Performance Considerations The previous description of the execution cycle for SQL statements provides a brief description of how SQL statements are processed. But this factual description does not really help you understand the things you can do to create applications that will run effectively and perform optimally. Understanding the SQL processing cycle is a prerequisite to understanding how to get the most out of your Oracle database. The rest of this book is essentially commentary on this topic. Performance tuning is an enormous subject in itself. This book devotes a chapter exclusively to the topic (Chapter 28), and many books have been devoted to achieving optimal performance with your Oracle database. Optimal performance comes from optimal design, optimal implementation, and optimal use of resources in terms of your particular logical and physical environment. In this introductory chapter, we cannot give you comprehensive advice on performance tuning, but there are three areas that have a broad effect on performance for all applications—how data is retrieved, the effect of bind variables on the processing cycle for SQL in an Oracle database, and the use of parallelism to improve performance.

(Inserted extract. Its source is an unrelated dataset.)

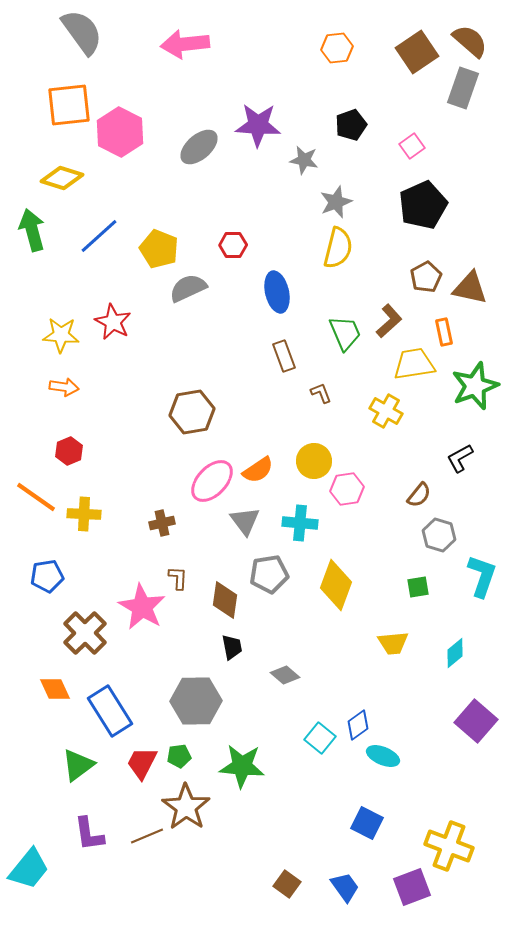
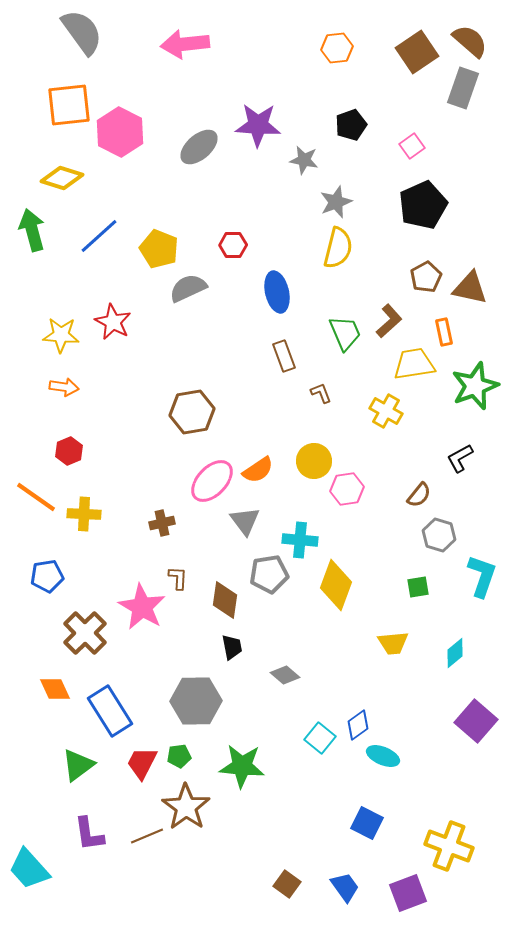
cyan cross at (300, 523): moved 17 px down
cyan trapezoid at (29, 869): rotated 99 degrees clockwise
purple square at (412, 887): moved 4 px left, 6 px down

Retrieval Performance The final, and in many ways the most important, event in the SQL processing cycle is the return of data to the application that requested it. On one level, the speed of this final step is determined by your network, since the amount of bits that can move from the server to the client is ultimately limited by the amount of network bandwidth. The effects of this potential limitation cannot be overcome. But you can affect how much work the Oracle database performs before it starts returning data to the user. Well, how much work does Oracle have to do before it returns data? You would think the answer to this question would be self-evident — “As much as it needs to do to get the data.” But how much data does Oracle need to get before it starts to send data back to the application? As developers, we tend to think of the end results of an action. Auser requests data, so he or she obviously must want all of that data to do what he or she has to do. But users tend to be more, shall we say, immediate in their outlook. For us, performance is the time it takes to complete an SQL operation, such as a query. For a user, performance is how long they wait before something comes back to them. You can take advantage of this dichotomy by setting the way that Oracle returns data. You can specify that Oracle should start returning rows to the user as soon as it gets the rows, or you can specify that Oracle will only start returning rows to the user once it has collected all the rows for the query. You instruct your Oracle database as to which approach to take by setting a parameter called OPTIMIZER_MODE.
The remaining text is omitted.